» **Exercise directions**: Reproduce verbatim the lines of the material below, starting at the line with "Shoes & Accessorie" and ending at the line with "Free Delivery On Orders Over £75", both inclusive; skip the rest.

##### Data provided #####

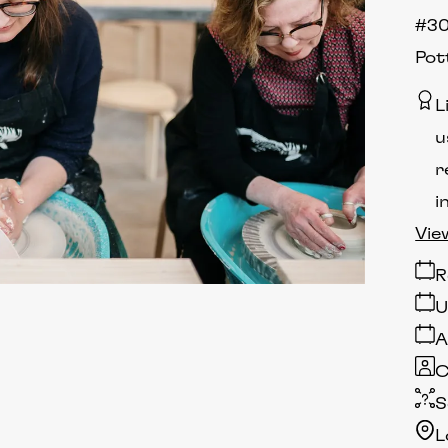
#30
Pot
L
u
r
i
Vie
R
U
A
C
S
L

#####
##### Data provided #####

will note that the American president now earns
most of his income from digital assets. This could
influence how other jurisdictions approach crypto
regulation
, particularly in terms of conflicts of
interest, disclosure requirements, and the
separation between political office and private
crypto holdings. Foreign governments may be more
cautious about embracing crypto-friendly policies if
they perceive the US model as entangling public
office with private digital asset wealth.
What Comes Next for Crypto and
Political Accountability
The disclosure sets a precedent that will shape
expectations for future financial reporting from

#####
##### Data provided #####

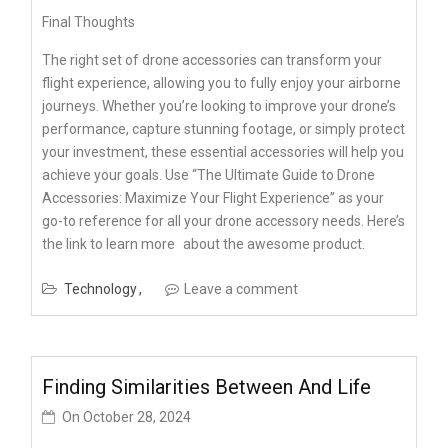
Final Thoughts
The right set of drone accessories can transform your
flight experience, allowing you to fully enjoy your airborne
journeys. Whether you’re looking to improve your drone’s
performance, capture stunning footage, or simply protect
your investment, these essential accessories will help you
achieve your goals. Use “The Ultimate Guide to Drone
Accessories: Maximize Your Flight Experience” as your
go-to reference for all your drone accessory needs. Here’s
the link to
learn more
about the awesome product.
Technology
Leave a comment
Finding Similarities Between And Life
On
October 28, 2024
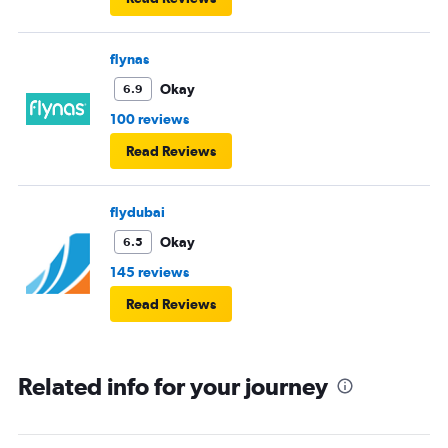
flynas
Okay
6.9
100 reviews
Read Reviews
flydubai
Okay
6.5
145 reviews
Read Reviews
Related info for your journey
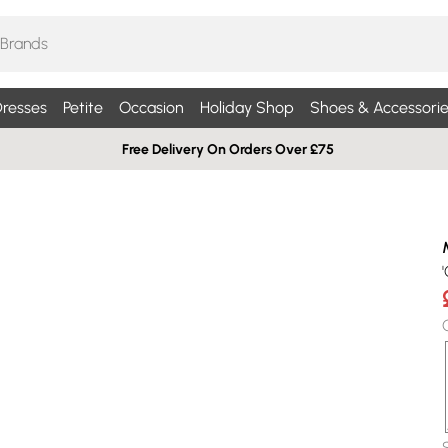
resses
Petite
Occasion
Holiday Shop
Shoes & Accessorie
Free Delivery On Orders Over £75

#####

» **Answer box**:
Shoes & Accessorie
Free Delivery On Orders Over £75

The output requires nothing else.